Occasionally you just need a few essentials or you don’t have enough time for a full-on Anchorage run. If you’re lucky, you can get what you need at Wenger’s, an excellent old-fashioned country store in Kenny Lake, just 85 miles away. When you need to go mid-range, you have 2 choices – Glennallen, 120 miles away (B-O-R-I-N-G) or Valdez, 180 miles away.

Valdez has a hospital that’s far better than the clinic in Glennallen, a good chiropractor, a thrift shop I like and a natural foods store. The grocery store gives me sticker shock every time I’m there. It’s more expensive than the one in Glennallen, but the produce is better.

Valdez Alaska
Mineral Creek

The town of Valdez doesn’t look like much. Although it has a rich and fascinating history dating all the way back to the “98 Gold Rush, the entire town washed away in a tidal wave during the 1964 earthquake. Most of what was rebuilt was essentially a man-camp in the pipeline boom – ugly, square, utilitarian. No character. But the drive and the setting – Oh my!

Lowe River and Chugach Mountains, Alaska
Lowe River

Valdez is a town defined by water, in all its myriad forms. Snow, ice, waterfalls, of course the ocean, and rain. Incessant rain.

Bald Eagle Valdez AK
Bald Eagle on the Dayville Road

But if you happen to visit Valdez on a good day, it is one of the crown jewels of the Chugach.

Driving to Valdez, you must go over Thompson Pass. This is one of the snowiest places in North America, with 600 to 900 inches of snow a year. In the winter, it is one of the world’s primo extreme heli-skiing destinations. In the summer, think alpine wildflowers, glaciers, tundra benches, jagged mountains, and a little later, blueberries. Lots and lots of blueberries.

Arctic Ground Squirrel Alaska
Arctic Ground Squirrel near Thompson Pass

Coming down from the pass, you enter Keystone Canyon. The Chugach Mountains are forbiddingly steep, rising 5,000 feet straight up from the coast. And when all that winter snow melts…Can you say waterfall?

Waterfall, Keystone Canyon
Horsetail Falls

Of course, there are the big ones, Bridal Veil and Horsetail Falls. But there are dozens more. Every time I take this drive I spy another one I hadn’t noticed before. In the winter, this is an ice climber’s dream.
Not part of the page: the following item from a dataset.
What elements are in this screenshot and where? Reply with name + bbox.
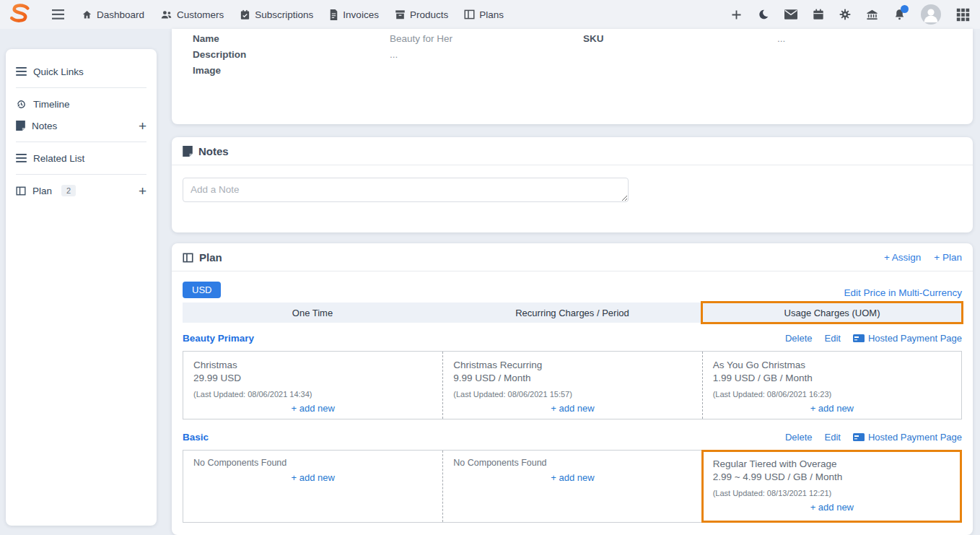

When you get to town, you’re surrounded by all the wonders of Prince William Sound. Valdez is a great destination if you want to get out on the water. You can go kayaking at Shoup Bay. You can take a tour to see the Columbia Glacier, or go halibut or salmon fishing.

Valdez, AK
Prince William Sound from the Dayville Road

If these activities are not in your budget, there are plenty of things to do on land. You can revisit Gold Rush history with a visit to the Museum or the Valdez Glacier, the “All-American” route to the goldfields. Take a hike on the old Valdez Trail, constructed by the army in 1899 as a safer route into the Interior.

Stop at the Forest Service Visitor Center and watch the salmon come in. Sometimes there are bears. Take a drive out the Dayville Road to watch the sunset. Get a view of the coast on the Shoup Bay Trail, or check out the waterfalls and flowers along Mineral Creek.

Chugach Mountains from Valdez, AK
A Valdez View

This weekend it’s Gold Rush Days in Valdez. Go down and join in on the festivities, and on your way, enjoy that beautiful drive!